Items from a dataset
★ ★ ★

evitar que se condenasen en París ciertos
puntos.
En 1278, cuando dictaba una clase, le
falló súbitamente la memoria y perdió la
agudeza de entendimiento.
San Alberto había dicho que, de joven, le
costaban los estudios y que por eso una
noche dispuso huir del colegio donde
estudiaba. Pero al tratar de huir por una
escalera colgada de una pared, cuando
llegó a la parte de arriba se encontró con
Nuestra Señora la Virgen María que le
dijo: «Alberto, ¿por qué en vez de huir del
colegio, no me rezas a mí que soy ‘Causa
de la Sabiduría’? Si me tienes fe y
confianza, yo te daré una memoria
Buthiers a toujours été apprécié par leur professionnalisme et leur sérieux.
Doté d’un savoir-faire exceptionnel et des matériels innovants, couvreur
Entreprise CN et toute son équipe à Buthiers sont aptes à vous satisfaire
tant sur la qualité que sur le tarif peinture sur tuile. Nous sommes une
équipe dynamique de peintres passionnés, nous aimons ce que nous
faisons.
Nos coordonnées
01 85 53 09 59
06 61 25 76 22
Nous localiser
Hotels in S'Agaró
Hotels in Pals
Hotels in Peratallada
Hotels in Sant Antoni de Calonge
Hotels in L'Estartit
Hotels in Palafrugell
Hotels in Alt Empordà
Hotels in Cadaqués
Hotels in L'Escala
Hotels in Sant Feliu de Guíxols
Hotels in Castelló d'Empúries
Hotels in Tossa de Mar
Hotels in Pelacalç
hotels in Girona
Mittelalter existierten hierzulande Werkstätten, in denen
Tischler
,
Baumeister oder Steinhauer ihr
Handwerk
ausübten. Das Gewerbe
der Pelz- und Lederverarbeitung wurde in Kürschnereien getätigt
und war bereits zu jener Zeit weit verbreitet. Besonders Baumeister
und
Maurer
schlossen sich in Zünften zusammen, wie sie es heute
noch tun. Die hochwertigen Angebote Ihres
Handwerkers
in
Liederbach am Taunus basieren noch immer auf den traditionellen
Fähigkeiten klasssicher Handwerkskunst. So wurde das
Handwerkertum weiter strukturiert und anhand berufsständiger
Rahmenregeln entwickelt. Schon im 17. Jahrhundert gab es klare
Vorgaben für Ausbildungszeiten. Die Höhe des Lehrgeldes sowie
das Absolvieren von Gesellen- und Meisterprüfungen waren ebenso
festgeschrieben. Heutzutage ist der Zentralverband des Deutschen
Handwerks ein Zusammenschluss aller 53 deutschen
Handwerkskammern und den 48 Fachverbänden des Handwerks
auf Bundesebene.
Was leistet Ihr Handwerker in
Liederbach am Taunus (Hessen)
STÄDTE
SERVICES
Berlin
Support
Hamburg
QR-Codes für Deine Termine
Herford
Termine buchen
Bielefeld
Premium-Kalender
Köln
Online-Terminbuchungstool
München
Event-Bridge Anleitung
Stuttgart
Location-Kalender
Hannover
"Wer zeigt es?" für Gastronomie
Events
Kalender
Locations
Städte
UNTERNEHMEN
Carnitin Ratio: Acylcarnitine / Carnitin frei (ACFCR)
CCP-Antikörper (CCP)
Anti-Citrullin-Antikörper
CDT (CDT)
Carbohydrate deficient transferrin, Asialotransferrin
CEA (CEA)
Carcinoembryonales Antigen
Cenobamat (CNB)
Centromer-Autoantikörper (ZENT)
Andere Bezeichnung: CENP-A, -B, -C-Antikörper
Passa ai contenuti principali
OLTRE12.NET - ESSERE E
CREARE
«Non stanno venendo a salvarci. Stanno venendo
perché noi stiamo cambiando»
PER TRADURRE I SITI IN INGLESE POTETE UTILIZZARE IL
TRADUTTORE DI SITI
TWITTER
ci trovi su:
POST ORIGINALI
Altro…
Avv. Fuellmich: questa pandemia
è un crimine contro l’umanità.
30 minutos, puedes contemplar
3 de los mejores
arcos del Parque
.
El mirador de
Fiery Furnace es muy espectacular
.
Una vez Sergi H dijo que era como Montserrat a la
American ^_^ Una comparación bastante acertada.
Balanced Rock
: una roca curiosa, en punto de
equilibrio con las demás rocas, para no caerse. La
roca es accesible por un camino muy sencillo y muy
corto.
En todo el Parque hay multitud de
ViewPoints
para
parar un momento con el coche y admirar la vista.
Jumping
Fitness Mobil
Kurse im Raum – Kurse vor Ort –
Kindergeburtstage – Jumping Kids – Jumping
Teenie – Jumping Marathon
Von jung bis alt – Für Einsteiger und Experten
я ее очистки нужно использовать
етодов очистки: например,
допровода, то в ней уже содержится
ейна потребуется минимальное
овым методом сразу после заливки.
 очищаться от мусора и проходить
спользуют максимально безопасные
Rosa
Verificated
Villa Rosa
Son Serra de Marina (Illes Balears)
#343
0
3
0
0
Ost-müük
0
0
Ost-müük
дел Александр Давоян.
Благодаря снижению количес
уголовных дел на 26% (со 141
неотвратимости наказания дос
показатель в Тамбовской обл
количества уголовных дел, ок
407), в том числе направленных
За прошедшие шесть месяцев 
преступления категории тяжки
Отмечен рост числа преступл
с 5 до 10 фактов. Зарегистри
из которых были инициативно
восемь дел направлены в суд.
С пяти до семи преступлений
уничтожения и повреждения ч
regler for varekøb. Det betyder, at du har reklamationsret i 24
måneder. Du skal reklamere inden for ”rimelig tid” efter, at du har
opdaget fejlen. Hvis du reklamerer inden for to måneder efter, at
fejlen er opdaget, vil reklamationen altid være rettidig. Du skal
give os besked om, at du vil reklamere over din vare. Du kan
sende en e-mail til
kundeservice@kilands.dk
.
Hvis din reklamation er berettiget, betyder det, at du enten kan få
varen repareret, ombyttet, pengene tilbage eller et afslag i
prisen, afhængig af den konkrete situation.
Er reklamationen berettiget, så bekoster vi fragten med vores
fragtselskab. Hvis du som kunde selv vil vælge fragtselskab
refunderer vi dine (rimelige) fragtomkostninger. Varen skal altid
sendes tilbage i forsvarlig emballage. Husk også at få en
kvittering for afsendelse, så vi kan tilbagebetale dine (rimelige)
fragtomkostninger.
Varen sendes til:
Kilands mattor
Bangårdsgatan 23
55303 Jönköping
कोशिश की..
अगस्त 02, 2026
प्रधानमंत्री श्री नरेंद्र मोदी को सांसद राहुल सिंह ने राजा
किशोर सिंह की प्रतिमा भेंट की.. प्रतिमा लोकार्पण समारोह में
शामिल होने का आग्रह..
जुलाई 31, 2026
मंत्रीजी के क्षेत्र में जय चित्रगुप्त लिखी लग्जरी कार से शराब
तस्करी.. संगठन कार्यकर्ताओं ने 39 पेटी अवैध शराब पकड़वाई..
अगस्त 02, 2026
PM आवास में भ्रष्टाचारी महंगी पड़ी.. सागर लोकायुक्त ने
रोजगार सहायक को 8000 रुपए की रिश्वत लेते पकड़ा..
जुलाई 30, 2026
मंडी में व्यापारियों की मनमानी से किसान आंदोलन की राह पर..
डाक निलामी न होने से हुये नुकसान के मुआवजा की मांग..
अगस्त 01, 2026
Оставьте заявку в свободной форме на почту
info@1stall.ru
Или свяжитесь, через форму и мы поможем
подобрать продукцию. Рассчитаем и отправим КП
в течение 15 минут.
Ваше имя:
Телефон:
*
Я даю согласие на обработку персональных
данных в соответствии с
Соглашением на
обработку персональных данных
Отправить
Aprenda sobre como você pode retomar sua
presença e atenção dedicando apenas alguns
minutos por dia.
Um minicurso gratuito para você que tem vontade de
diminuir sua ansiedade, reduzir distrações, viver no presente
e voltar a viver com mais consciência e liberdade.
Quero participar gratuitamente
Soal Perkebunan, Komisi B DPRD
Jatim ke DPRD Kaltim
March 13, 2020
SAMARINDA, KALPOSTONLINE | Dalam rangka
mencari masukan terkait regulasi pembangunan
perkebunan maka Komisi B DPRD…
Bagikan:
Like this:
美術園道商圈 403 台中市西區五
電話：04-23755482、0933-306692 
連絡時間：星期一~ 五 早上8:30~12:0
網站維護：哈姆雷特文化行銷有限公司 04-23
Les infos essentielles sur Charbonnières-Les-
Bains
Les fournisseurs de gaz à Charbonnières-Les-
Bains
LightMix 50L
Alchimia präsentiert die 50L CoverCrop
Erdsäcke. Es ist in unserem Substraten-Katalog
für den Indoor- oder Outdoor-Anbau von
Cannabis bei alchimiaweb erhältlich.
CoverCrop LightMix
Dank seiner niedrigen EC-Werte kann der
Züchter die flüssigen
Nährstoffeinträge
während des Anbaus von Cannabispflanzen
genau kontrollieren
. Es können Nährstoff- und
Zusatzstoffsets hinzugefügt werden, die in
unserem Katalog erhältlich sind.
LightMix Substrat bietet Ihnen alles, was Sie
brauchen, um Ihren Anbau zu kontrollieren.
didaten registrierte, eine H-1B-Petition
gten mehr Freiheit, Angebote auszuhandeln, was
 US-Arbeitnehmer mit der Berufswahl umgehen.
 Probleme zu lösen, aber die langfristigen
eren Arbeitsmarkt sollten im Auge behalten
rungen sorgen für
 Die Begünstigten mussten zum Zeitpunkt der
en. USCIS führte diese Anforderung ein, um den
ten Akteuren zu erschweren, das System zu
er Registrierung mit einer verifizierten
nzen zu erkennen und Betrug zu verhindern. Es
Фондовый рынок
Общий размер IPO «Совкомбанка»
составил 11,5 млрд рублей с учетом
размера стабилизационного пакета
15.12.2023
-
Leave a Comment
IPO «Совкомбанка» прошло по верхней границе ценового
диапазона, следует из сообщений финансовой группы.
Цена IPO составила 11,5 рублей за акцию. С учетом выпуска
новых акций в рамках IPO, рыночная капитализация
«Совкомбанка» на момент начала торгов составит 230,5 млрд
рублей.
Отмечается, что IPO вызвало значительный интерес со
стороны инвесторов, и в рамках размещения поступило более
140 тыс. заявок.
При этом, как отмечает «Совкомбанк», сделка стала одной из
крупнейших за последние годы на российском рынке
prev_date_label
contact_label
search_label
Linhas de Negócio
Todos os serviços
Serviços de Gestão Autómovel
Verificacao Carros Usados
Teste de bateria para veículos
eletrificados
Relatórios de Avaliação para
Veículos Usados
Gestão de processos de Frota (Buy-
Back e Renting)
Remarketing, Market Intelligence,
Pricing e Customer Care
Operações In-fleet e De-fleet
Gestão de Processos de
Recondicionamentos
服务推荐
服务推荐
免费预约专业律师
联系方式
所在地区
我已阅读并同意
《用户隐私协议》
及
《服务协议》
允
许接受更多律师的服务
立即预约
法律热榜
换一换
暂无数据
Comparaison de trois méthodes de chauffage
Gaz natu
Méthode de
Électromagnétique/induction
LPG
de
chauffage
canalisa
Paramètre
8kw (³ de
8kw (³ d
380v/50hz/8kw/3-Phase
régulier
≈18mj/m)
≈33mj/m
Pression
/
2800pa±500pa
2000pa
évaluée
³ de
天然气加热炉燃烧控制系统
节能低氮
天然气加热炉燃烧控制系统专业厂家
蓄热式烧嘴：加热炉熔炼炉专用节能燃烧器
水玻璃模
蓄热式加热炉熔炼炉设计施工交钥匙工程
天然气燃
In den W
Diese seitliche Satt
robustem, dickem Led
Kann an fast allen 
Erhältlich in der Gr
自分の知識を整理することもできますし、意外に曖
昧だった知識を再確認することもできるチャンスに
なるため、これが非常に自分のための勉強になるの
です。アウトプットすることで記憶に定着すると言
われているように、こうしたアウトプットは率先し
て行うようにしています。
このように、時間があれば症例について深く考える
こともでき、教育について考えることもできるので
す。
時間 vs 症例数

★ ★ ★

EXERCISE PROMPT => If a line of the data contains the string "CoverCrop", count it; then give the total alone.

TASK SOLUTION => 2